Ravana had ten heads which he had obtained as boon for his special worship of God. It also indicated extra intelligence, superhuman strength, and extra pride. It was also suggestive of long life, every head was compatible with life. Rama and Ravana hurled missiles at each other. Both were able to counter opponents attacks. When one head of Ravana rolled down, it was replaced by new one! If one arm of Ravana was cut, it was replaced by another! It was impossible to kill this powerful Rakshasa (demon).
Then Rama destroyed Ravana's chariot. But, instead of falling on ground Ravana flew high in the sky and started attacking Rama and his men with arrows and maces, and dropped magical fire and stones. Moreover, he took multiple forms to terrorize Rama's army. Some forms were having only head, while others were composed of trunks only! This "Mayawi Yuddha" -- Illusory War-- posed additional pressure on Rama to select the original Ravana and hit him. The energy was drained out from the tiring army men. Arrows and missiles made no impact on Ravana in the least. Many of the monkeys and bears from Rama's army were disheartened. They were tired and many tried to escape the rain of arrows and fire being poured by Ravana. Rama protected all his men by counter attacks and by providing special cover against Ravana's attacks.
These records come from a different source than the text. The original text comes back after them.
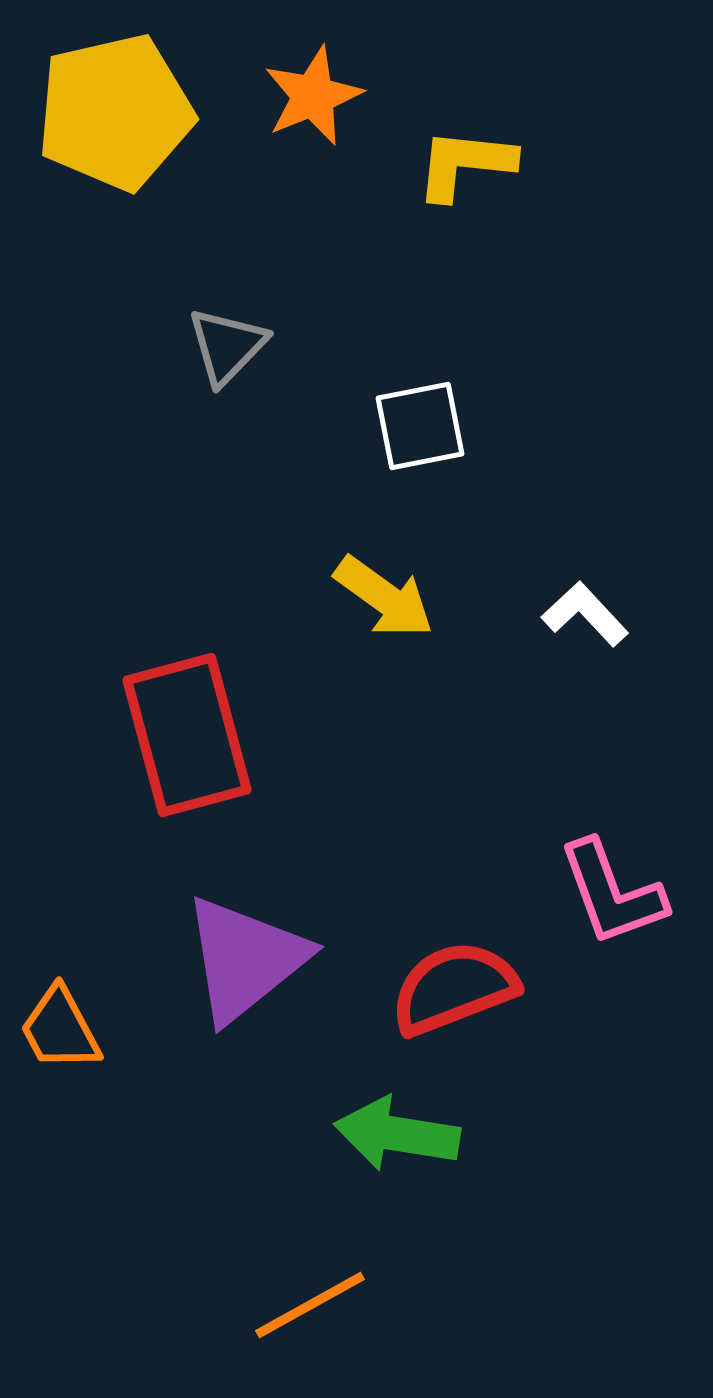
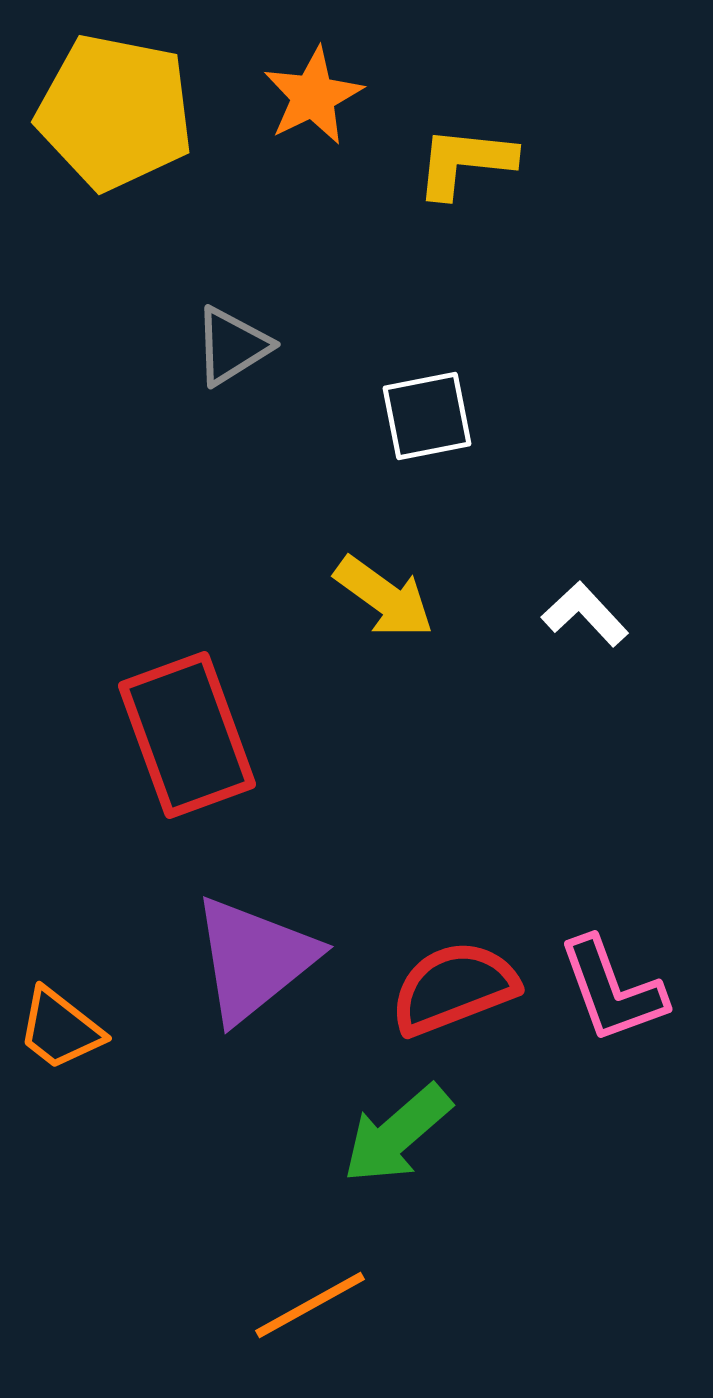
orange star: rotated 4 degrees counterclockwise
yellow pentagon: rotated 24 degrees clockwise
yellow L-shape: moved 2 px up
gray triangle: moved 5 px right; rotated 14 degrees clockwise
white square: moved 7 px right, 10 px up
red rectangle: rotated 5 degrees counterclockwise
pink L-shape: moved 97 px down
purple triangle: moved 9 px right
orange trapezoid: rotated 24 degrees counterclockwise
green arrow: rotated 50 degrees counterclockwise
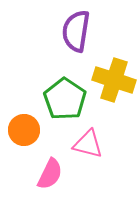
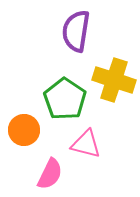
pink triangle: moved 2 px left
Laxmana, Hanuman, Angad, Sugreeva, and Jambuwanta all tried their own missiles on mighty Ravana but in vain. When the arrow of Rama failed how could any other succeed!
The day turned into night, and both the armies retreated to their respective camps. The injured were treated with potions and ointments. Rama and Laxmana with their associates discussed the way and means to put an end to Ravana. But no definite answer could be had as Ravana was adept in this kind of war games. Moreover, he had the capacity to regenerate any lost part of the body. Death of Ravana was difficult to imagine!
Vibhishana Suggests The Trick
However, Vibhishana remembered something about his brother -Ravana - that had a great bearing on the outcome of war. He recalled how he once had faintly overheard the weakness in the body of Ravana -- and that weak spot was his umbilicus (middle abdominal region), not head, nor heart, nor neck! If Rama could hit the arrowhead in that localized spot, the life-sustaining nectar would spill and Ravana was sure to die.
Thus, armed with the special knowledge, next day, Rama put an end to Ravana's life with the arrow in his naval. The mightiest king on the earth fell. This brought to an end clanging of weapons and associated bitterness and ill feelings. The injured Ravana was counting his last breaths. Mandodari came rushing to her injured husband with eyes full of tears and heart filled with unexplainable pathos. Rama went to her consoled the lady with soft words of sympathy. He also gave her advice about the impermanence of life and reality of death as the only truth after birth. He proclaim to her and all the people around that Ravana will be remembered for eternity for his good as well as bad deeds.
Then turning to Laxmana Rama said, "O dear brother, look the mighty Ravana is lying on his death bed. His knowledge of Vedas and Scripture is beyond doubt. But equally true is the fact that you will not find more knowledgeable authority on politics, statesmanship, and sociology on the earth today. Please go and get the knowledge from him."
Thus Laxmana, sitting at the feet of Ravana, learnt many useful things on diplomacy, politics, tax structure, social reforms, war preparedness and many more from him. When Ravana breathed his last, Rama himself conducted the last rites befitting the grandeur of Brahmin Rakshasa King. Thus one important aspect of the Divine Play - LEELA - enacted by the Lord came to an end.
Ravana and Hanuman, Laxmana and Sita, Sugreeva and Jambuwanta, (and all others) were but the actors playing their allotted or designated role. Nobody is all evil, nobody is all good! The human form by necessity brings weaknesses to the human character. Some appear sinner, some saint!